Photographic manipulation: World Press Photo needs to be transparent in enforcing its rules

March 3, 2010 · by davidc7 · photography

8 Responses to “Photographic manipulation: World Press Photo needs to be transparent in enforcing its rules”

  1. How much has this manipulation become part of the art? Many seem to embrace multimedia while at the same time shun enhancing photographs, yet both are merely exploring/utilizing budding technologies.

  2. It looks like BJP has updated their article and now it says that the Rudik had removed a leg from one of the photos in his series. I hope WPP would show which image it was to see how exactly it was altered. I couldn’t find the series anywhere online. The only photo I could find was the one I tweeted (@photojournalism is the account for my blog Photojournalism Links) and my gut feeling is that it was not that particular image which was altered.

    On a different note, it looks like digital photography has in many ways freed the aesthetics of photojournalism as a result of of easier post-processing. Most post-processing is of course within the accepted rules, but in my personal opinion it can often look pretty brutal. One of the most common examples is adding strong vignetting, which can for instance be seen in the World Press Photo 1st Prize stories winner (http://bit.ly/awCAxt). Sometimes, when I see these heavily vignetted images, I cannot but help to think whether the vignetting is hiding something in the image. If you hide something by adding vignetting, it is not necessarily all that different from removing something from the frame by other Photoshop methods. (N.B. please do not read this as me accusing Gihan Tubbeh of anything. Just using his photos as an example).

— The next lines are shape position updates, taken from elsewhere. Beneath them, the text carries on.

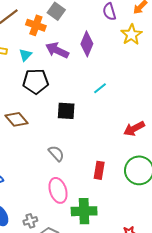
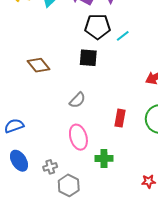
black pentagon: (36, 81) -> (98, 27), moved
gray semicircle: (56, 153) -> (77, 100), turned 84
green cross: (84, 211) -> (104, 158), size x0.7

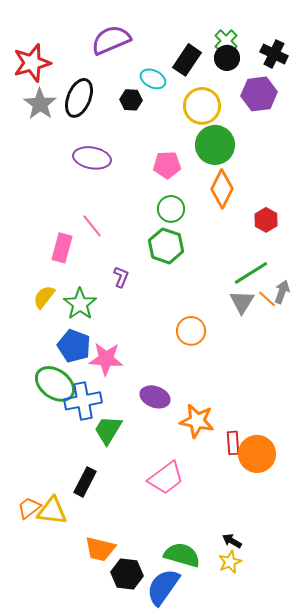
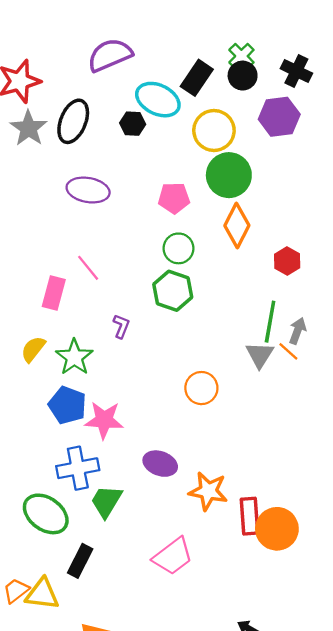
cyan ellipse: (153, 79) -> (158, 100), size x1.5
green line: (251, 273) -> (270, 322), turned -48
gray arrow: (282, 292) -> (298, 331), moved
green ellipse: (55, 384) -> (46, 514), moved
red rectangle: (233, 443) -> (249, 516), size x1.4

  3. Mika — thanks for the thoughts. The BJP update is confirmed by the NYT Lens blog and PetaPixel and information I have included in my own update above. I agree with you that what is/is not acceptable post-processing is the key issue, and that is why I think WPP needs to be more transparent and offer more than its statement yesterday.

    Paul – I think ‘manipulation’ has become some part of the ‘art’ (as my various posts over the last year on this topic discuss), but the issue is where the bounds of acceptable versus unacceptable manipulation of still images lie. I don’t, though, follow your reference to multimedia in this context. There are important ethical issues in that domain, but in so far as it employs still imagery at its core, the same questions of how much post-processing is acceptable apply.

  4. Its interesting isn’t how the photo is almost completely unrecognizable from the original not because a bit of leg disappeared but because of the massive cropping and burning of the image.

    Essentially a completely new image, certainly in they eyes of the viewer, has been created in post production. Maybe the rule should revolve around whether the image is editorially true to the original shot.

    I wonder though David whether you can really construct an objectively enforceable set of rules?

    Tricky but interesting.

  5. Having reviewed the ‘before / after’ shots of this particular case I can’t help thinking that this disqualification was completely unjustified.

    But, the question does remain what would be acceptable?

    The judges should understand that without digital post processing pictures would have to be controlled pre-photographing. This, IMHO, would create an even more fake effect. So let’s accept that honest is not perfect, but perfect is not honest.